• [Assignment]:
Would you transcribe the entries below word for word, omitting all images?

====== Dataset records

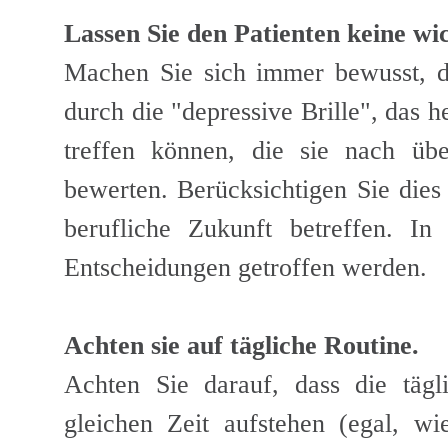
Lassen Sie den
Patienten
keine wic
Machen Sie sich immer bewusst, da
durch die "depressive Brille", das 
treffen können, die sie nach übe
bewerten. Berücksichtigen Sie dies 
berufliche Zukunft betreffen. In
Entscheidungen getroffen werden.
Achten sie auf tägliche Routine.
Achten Sie darauf, dass die tägl
gleichen Zeit aufstehen (egal, w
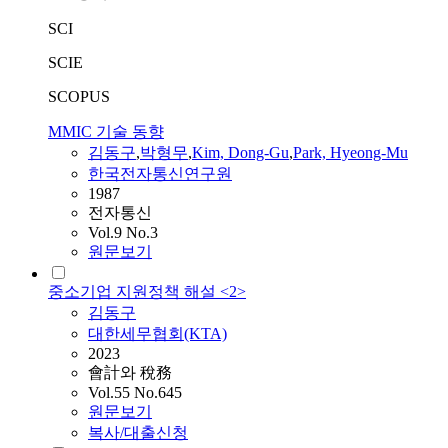
SCI
SCIE
SCOPUS
MMIC 기술 동향
김동구
,
박형무
,
Kim, Dong-Gu
,
Park, Hyeong-Mu
한국전자통신연구원
1987
전자통신
Vol.9 No.3
원문보기
중소기업 지원정책 해설 <2>
김동구
대한세무협회(KTA)
2023
會計와 稅務
Vol.55 No.645
원문보기
복사/대출신청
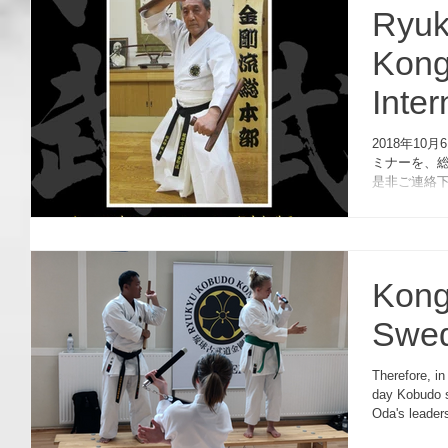
Ryuk
Kong
Inte
2018
2018年1
ミナーを、
是非ご連絡下さい。 
seminar on O
Kong
Swe
Therefore, in
day Kobudo 
Oda's leader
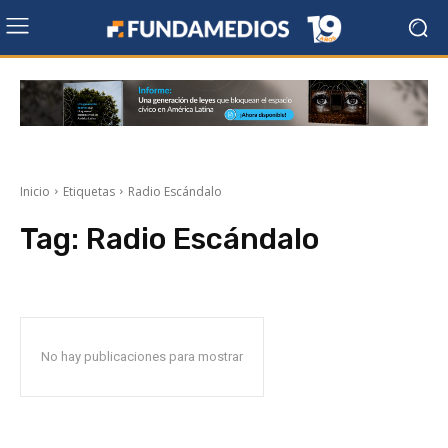
Inicio
Etiquetas
Radio Escándalo
Tag:
Radio Escándalo
No hay publicaciones para mostrar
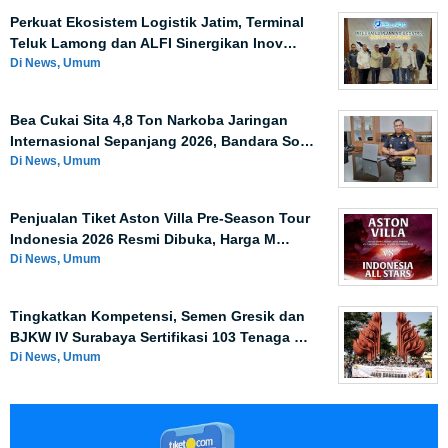
Perkuat Ekosistem Logistik Jatim, Terminal
Teluk Lamong dan ALFI Sinergikan Inov…
Di News, Umum
Bea Cukai Sita 4,8 Ton Narkoba Jaringan
Internasional Sepanjang 2026, Bandara So…
Di News, Umum
Penjualan Tiket Aston Villa Pre-Season Tour
Indonesia 2026 Resmi Dibuka, Harga M…
Di News, Umum
Tingkatkan Kompetensi, Semen Gresik dan
BJKW IV Surabaya Sertifikasi 103 Tenaga …
Di News, Umum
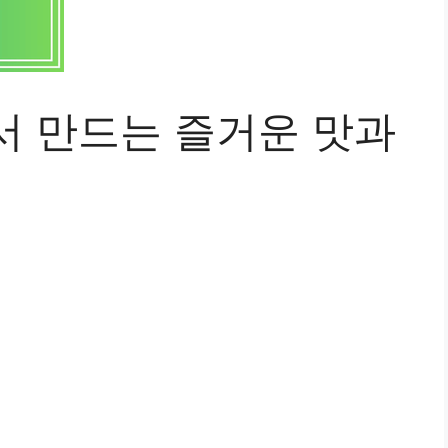
서 만드는 즐거운 맛과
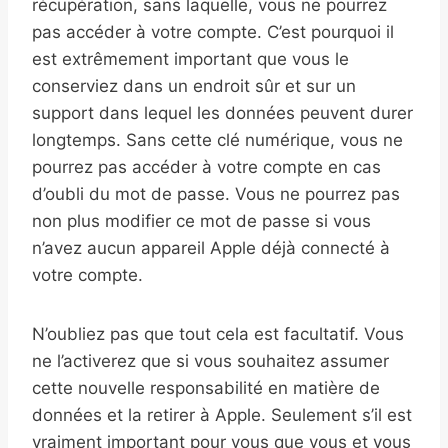
récupération, sans laquelle, vous ne pourrez
pas accéder à votre compte. C’est pourquoi il
est extrêmement important que vous le
conserviez dans un endroit sûr et sur un
support dans lequel les données peuvent durer
longtemps. Sans cette clé numérique, vous ne
pourrez pas accéder à votre compte en cas
d’oubli du mot de passe. Vous ne pourrez pas
non plus modifier ce mot de passe si vous
n’avez aucun appareil Apple déjà connecté à
votre compte.
N’oubliez pas que tout cela est facultatif. Vous
ne l’activerez que si vous souhaitez assumer
cette nouvelle responsabilité en matière de
données et la retirer à Apple. Seulement s’il est
vraiment important pour vous que vous et vous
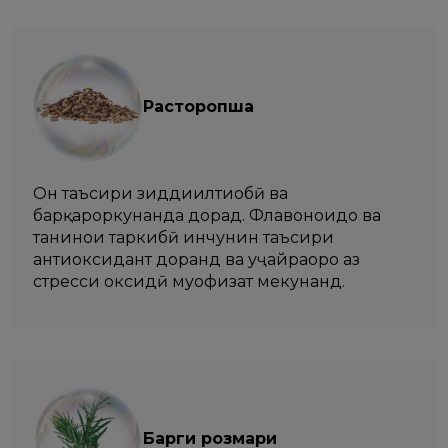
Расторопша
Он таъсири зиддиилтиҳобӣ ва
барқароркунанда дорад. Флавоноидҳо ва
танинҳои таркибӣ инчунин таъсири
антиоксидант доранд ва ҳуҷайраҳоро аз
стресси оксидӣ муҳофизат мекунанд.
Барги розмари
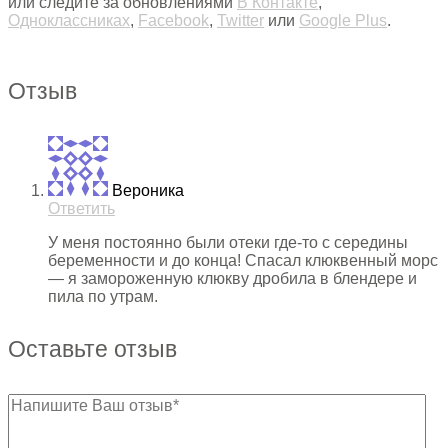
или следите за обновлениями
В Контакте
,
Одноклассниках
,
Facebook
,
Twitter
или
Google Plus
.
Отзыв
Вероника
Ответить
У меня постоянно были отеки где-то с середины
беременности и до конца! Спасал клюквенный морс
— я замороженную клюкву дробила в блендере и
пила по утрам.
Оставьте отзыв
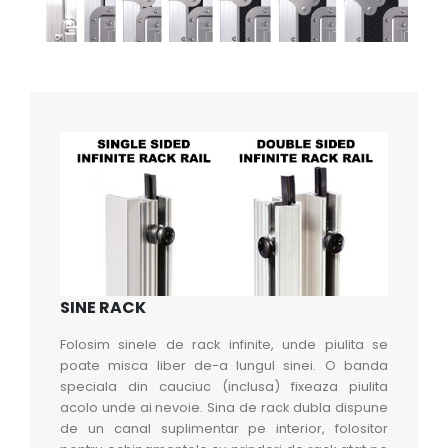
SINE RACK
Folosim sinele de rack infinite, unde piulita se
poate misca liber de-a lungul sinei. O banda
speciala din cauciuc (inclusa) fixeaza piulita
acolo unde ai nevoie. Sina de rack dubla dispune
de un canal suplimentar pe interior, folositor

============

• [Your solution]:
Lassen Sie den
Patienten
keine wic
Machen Sie sich immer bewusst, da
durch die "depressive Brille", das 
treffen können, die sie nach übe
bewerten. Berücksichtigen Sie dies 
berufliche Zukunft betreffen. In
Entscheidungen getroffen werden.
Achten sie auf tägliche Routine.
Achten Sie darauf, dass die tägl
gleichen Zeit aufstehen (egal, w
SCI
SCIE
SCOPUS
MMIC 기술 동향
김동구
,
박형무
,
Kim, Dong-Gu
,
Park, Hyeong-Mu
한국전자통신연구원
1987
전자통신
Vol.9 No.3
원문보기
중소기업 지원정책 해설 <2>
김동구
대한세무협회(KTA)
2023
會計와 稅務
Vol.55 No.645
원문보기
복사/대출신청
Ryuk
Kong
Inte
2018
2018年1
ミナーを、
是非ご連絡下さい。 
seminar on O
Kong
Swe
Therefore, in
day Kobudo 
Oda's leader
Inicio
Etiquetas
Radio Escándalo
Tag:
Radio Escándalo
No hay publicaciones para mostrar
Perkuat Ekosistem Logistik Jatim, Terminal
Teluk Lamong dan ALFI Sinergikan Inov…
Di News, Umum
Bea Cukai Sita 4,8 Ton Narkoba Jaringan
Internasional Sepanjang 2026, Bandara So…
Di News, Umum
Penjualan Tiket Aston Villa Pre-Season Tour
Indonesia 2026 Resmi Dibuka, Harga M…
Di News, Umum
Tingkatkan Kompetensi, Semen Gresik dan
BJKW IV Surabaya Sertifikasi 103 Tenaga …
Di News, Umum
서 만드는 즐거운 맛과
récupération, sans laquelle, vous ne pourrez
pas accéder à votre compte. C’est pourquoi il
est extrêmement important que vous le
conserviez dans un endroit sûr et sur un
support dans lequel les données peuvent durer
longtemps. Sans cette clé numérique, vous ne
pourrez pas accéder à votre compte en cas
d’oubli du mot de passe. Vous ne pourrez pas
non plus modifier ce mot de passe si vous
n’avez aucun appareil Apple déjà connecté à
votre compte.
N’oubliez pas que tout cela est facultatif. Vous
ne l’activerez que si vous souhaitez assumer
cette nouvelle responsabilité en matière de
données et la retirer à Apple. Seulement s’il est
vraiment important pour vous que vous et vous
Расторопша
Он таъсири зиддиилтиҳобӣ ва
барқароркунанда дорад. Флавоноидҳо ва
танинҳои таркибӣ инчунин таъсири
антиоксидант доранд ва ҳуҷайраҳоро аз
стресси оксидӣ муҳофизат мекунанд.
Барги розмари
или следите за обновлениями
В Контакте
,
Одноклассниках
,
Facebook
,
Twitter
или
Google Plus
.
Отзыв
Вероника
Ответить
У меня постоянно были отеки где-то с середины
беременности и до конца! Спасал клюквенный морс
— я замороженную клюкву дробила в блендере и
пила по утрам.
Оставьте отзыв
SINE RACK
Folosim sinele de rack infinite, unde piulita se
poate misca liber de-a lungul sinei. O banda
speciala din cauciuc (inclusa) fixeaza piulita
acolo unde ai nevoie. Sina de rack dubla dispune
de un canal suplimentar pe interior, folositor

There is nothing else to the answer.